▸ Your task: I would like you to output every record below exactly, apart from the pictures.

(Screenshot grounding data)
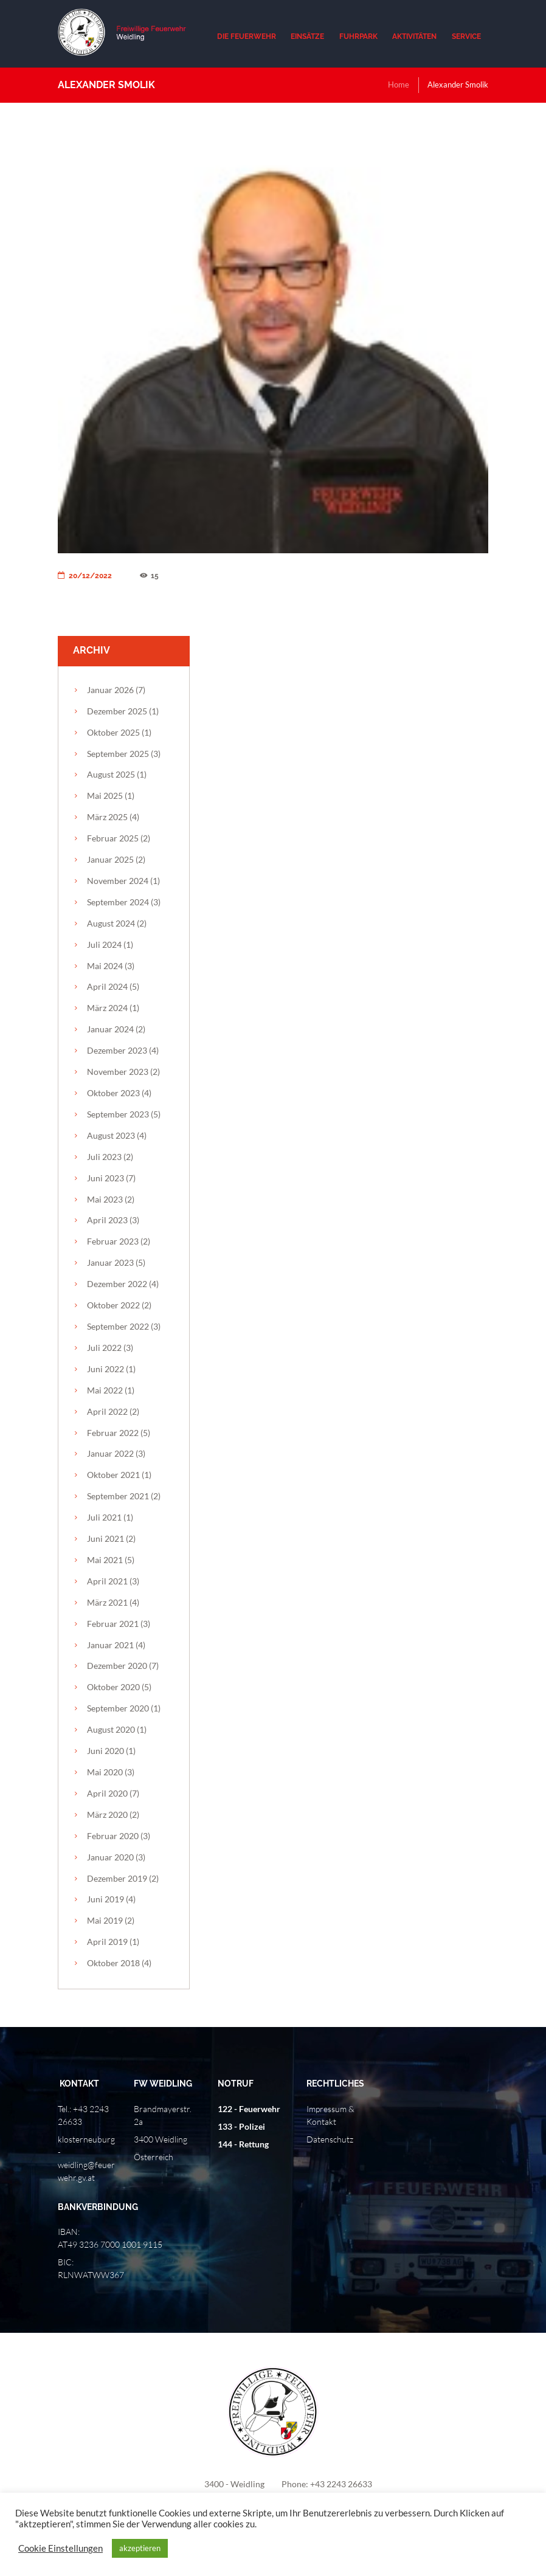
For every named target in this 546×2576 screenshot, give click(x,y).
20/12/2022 (85, 575)
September (118, 753)
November (117, 880)
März (107, 817)
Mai (105, 795)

▸ Written solution:
For every named target in this 546×2576 screenshot, give click(x,y).
20/12/2022 (85, 575)
September (118, 753)
November (117, 880)
März (107, 817)
Mai (105, 795)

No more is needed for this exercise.